Re: a question on number of parallel tasks

Posted by Jim the Standing Bear <st...@gmail.com>.

hmm.. interesting... these are supposed to be the output from mappers
(and default reducers since I didn't specify any for those jobs)...
but shouldn't the number of reducers match the number of mappers?  If
there was only one reducer, it would mean I only had one mapper task
running??  That is why I asked my question in the first place, because
I suspect my jobs were not being running in parallel.
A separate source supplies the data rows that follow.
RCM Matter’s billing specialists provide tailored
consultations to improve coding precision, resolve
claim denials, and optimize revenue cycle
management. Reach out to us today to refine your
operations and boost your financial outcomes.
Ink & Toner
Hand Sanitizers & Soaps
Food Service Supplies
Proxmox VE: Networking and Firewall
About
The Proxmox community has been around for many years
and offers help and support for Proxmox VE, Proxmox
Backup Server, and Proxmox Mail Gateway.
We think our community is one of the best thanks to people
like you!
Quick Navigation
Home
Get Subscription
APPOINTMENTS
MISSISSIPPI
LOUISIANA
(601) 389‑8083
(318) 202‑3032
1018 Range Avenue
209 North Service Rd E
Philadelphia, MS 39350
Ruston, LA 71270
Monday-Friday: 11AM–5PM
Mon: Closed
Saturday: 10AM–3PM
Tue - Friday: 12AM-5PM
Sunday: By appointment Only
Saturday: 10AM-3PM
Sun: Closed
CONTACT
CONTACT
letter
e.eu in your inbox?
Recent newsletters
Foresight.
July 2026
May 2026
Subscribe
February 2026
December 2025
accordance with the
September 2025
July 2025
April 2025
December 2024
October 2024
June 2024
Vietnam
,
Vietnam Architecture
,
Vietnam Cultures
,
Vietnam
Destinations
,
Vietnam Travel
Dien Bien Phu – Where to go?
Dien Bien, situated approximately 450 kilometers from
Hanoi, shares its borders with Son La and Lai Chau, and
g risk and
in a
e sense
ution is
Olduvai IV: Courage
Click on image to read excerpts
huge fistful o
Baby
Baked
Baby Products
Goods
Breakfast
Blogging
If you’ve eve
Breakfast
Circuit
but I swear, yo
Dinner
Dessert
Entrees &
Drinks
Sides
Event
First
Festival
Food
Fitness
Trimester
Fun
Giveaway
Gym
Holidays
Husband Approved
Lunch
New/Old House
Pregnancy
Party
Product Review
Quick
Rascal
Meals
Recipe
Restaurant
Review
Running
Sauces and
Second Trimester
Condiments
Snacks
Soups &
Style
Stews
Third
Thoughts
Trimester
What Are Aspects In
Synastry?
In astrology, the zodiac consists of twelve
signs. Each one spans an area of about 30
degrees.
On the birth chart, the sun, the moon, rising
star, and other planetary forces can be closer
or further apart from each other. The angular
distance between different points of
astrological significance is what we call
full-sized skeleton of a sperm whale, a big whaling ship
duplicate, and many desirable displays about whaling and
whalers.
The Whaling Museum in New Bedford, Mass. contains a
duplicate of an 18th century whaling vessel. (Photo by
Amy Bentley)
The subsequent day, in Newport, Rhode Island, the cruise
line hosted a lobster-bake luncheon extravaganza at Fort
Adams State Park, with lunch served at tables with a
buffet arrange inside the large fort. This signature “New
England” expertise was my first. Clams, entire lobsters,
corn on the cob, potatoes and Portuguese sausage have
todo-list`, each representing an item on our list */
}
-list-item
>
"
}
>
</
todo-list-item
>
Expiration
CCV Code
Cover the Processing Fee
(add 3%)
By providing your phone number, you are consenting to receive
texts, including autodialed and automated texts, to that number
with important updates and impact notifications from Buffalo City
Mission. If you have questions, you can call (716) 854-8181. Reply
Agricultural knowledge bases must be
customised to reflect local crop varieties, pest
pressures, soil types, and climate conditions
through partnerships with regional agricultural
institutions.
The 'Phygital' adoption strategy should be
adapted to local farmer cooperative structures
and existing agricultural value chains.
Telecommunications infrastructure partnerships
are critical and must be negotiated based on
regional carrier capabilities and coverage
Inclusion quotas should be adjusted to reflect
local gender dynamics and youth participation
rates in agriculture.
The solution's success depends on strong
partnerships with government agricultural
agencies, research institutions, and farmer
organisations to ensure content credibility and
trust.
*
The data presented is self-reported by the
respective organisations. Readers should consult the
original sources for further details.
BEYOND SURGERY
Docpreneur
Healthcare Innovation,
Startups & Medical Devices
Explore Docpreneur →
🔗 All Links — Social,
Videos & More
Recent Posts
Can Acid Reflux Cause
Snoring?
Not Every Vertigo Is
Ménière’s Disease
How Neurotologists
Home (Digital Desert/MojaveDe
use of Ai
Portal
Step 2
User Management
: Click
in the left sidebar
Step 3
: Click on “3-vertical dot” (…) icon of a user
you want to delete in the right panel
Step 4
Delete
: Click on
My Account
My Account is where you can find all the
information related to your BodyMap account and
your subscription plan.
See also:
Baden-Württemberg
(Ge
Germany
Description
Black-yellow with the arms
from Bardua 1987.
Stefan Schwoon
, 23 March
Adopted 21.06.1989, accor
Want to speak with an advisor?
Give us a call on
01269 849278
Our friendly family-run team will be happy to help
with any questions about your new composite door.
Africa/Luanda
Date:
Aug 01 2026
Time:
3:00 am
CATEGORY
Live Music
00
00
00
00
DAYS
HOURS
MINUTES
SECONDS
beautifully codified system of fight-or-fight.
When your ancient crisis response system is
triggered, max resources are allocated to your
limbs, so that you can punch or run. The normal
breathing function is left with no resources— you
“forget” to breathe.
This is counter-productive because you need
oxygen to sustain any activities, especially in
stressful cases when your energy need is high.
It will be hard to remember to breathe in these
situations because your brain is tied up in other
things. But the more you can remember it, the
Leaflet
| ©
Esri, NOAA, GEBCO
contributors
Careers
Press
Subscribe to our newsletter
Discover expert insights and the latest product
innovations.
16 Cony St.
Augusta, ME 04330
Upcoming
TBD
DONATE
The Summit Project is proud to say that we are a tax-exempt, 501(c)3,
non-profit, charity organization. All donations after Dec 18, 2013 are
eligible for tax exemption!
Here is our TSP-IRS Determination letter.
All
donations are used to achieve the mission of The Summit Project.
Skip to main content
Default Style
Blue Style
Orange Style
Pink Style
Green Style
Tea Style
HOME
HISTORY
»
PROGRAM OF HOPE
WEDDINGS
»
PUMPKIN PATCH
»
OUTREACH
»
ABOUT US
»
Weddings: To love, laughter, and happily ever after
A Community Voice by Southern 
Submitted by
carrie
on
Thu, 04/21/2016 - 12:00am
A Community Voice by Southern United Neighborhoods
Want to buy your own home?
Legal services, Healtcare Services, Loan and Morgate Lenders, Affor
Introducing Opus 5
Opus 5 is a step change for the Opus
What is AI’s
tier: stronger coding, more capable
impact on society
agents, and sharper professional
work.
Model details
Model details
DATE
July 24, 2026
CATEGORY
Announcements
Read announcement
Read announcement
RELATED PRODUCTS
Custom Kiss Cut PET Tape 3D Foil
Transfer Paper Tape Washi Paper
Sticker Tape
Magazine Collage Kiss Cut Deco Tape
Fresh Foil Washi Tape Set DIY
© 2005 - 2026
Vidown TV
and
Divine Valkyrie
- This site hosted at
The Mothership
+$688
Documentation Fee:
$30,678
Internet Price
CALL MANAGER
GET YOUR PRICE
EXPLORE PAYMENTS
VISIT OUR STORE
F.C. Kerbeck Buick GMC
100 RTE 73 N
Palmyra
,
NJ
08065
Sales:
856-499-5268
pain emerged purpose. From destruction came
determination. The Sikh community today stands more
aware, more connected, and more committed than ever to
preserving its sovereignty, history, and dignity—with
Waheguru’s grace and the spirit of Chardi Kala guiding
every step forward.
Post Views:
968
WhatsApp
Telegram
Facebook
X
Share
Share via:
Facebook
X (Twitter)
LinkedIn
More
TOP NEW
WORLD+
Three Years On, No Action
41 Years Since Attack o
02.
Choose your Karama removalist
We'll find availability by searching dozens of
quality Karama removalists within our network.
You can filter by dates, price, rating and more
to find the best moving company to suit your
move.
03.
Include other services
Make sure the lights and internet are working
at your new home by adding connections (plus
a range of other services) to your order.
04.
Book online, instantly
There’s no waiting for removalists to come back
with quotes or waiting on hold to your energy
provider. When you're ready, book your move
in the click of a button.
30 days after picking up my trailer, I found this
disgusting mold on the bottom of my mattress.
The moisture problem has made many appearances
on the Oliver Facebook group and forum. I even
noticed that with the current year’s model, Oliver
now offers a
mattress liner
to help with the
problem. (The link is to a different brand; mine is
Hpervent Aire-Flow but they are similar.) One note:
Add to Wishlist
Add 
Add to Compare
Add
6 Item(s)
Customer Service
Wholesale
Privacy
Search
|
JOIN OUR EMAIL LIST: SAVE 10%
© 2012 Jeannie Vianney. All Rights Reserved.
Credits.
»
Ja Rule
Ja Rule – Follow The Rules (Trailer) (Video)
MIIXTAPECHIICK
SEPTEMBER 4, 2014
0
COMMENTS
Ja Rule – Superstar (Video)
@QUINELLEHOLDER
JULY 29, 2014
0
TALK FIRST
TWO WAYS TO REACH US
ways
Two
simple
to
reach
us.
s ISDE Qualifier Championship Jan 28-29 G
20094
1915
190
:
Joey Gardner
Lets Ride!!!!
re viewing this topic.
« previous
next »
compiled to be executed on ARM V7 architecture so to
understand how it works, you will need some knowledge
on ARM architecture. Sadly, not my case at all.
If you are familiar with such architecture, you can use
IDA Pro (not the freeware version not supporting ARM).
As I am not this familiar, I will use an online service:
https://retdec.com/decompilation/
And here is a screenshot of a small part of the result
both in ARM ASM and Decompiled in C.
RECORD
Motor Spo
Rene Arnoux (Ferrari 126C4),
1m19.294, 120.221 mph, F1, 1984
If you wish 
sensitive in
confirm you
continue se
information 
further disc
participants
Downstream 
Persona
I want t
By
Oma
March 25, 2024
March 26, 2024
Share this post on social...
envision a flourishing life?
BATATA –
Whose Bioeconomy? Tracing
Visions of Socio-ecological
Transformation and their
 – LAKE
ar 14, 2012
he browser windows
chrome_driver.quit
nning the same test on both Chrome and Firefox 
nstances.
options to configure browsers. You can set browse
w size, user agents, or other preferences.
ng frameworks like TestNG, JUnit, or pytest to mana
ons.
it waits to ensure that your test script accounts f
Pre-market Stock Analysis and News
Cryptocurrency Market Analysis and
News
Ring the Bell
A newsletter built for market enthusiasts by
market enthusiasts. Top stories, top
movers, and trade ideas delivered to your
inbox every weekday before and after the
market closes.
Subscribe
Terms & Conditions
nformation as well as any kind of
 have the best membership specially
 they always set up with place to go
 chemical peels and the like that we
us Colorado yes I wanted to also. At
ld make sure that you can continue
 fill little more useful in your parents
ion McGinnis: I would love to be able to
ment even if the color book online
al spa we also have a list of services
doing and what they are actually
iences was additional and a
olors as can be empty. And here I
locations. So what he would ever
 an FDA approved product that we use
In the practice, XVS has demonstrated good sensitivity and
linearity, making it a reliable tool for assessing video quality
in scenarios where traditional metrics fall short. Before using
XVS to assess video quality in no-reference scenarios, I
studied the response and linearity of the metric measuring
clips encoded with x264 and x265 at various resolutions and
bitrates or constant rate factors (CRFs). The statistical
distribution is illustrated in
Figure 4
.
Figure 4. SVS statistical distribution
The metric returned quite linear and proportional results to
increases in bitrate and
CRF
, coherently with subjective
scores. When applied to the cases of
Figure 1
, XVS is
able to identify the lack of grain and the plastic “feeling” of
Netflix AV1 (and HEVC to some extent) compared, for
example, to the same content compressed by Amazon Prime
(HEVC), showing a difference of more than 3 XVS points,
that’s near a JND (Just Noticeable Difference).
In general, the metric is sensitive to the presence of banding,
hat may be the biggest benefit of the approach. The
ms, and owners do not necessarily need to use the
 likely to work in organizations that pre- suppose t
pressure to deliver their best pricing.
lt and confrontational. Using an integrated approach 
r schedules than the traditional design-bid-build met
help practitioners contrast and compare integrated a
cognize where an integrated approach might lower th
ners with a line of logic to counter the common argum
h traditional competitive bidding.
On Jan 16, 2008 11:42 AM, Ted Dunning <td...@veoh.com> wrote:
>
> The part nomenclature does not refer to splits.  It refers to how many
> reduce processes were involved in actually writing the output file.  Files
> are split at read-time as necessary.
>
> You will get more of them if you have more reducers.
>
>
>
> On 1/16/08 8:25 AM, "Jim the Standing Bear" <st...@gmail.com> wrote:
>
> > Thanks Ted.  I just didn't ask it right.  Here is a stupid 101
> > question, which I am sure the answer lies in the documentation
> > somewhere, just that I was having some difficulties in finding it...
> >
> > when I do an "ls" on the dfs,  I would see this:
> > /user/bear/output/part-00000 <r 4>
> >
> > I probably got confused on what the part-##### means... I thought
> > part-##### tells how many splits a file has... so far, I have only
> > seen part-00000.  When will it have part-00001, 00002, etc?
> >
> >
> >
> > On Jan 16, 2008 11:04 AM, Ted Dunning <td...@veoh.com> wrote:
> >>
> >>
> >> Parallelizing the processing of data occurs at two steps.  The first is
> >> during the map phase where the input data file is (hopefully) split across
> >> multiple tasks.  This should happen transparently most of the time unless
> >> you have a perverse data format or use unsplittable compression on your
> >> file.
> >>
> >> This parallelism can occur whether you have one input file or many.
> >>
> >> The second level of parallelism is at reduce phase.  You set this by setting
> >> the number of reducers.  This will also determine the number of output files
> >> that you get.
> >>
> >> Depending on your algorithm, it may help or hurt to have one or many
> >> reducers.  The recent example of a program to find the 10 largest elements
> >> is an example that pretty much requires a single reducer.  Other programs
> >> where the mapper produces huge amounts of output would be better served by
> >> having many reducers.
> >>
> >> This is a general answer since the question is kind of non-specific.
> >>
> >>
> >>
> >> On 1/16/08 7:59 AM, "Jim the Standing Bear" <st...@gmail.com> wrote:
> >>
> >>> Hi,
> >>>
> >>> How do I make hadoop split its output?  The program I am writing
> >>> crawls a catalog tree from a single url, so initially the input
> >>> contains only one entry.  after a few iterations, it will have tens of
> >>> thousands of urls.  But what I noticed is that the file is always in
> >>> one block (part-00000).   What I would like to have is once the number
> >>> of entries increases, it can parallelize the job.  Currently it
> >>> doesn't seem to be case.
> >>
> >>
> >
> >
>
>



-- 
--------------------------------------
Standing Bear Has Spoken
--------------------------------------

Re: a question on number of parallel tasks

Posted by Ted Dunning <td...@veoh.com>.

The part nomenclature does not refer to splits.  It refers to how many
reduce processes were involved in actually writing the output file.  Files
are split at read-time as necessary.

You will get more of them if you have more reducers.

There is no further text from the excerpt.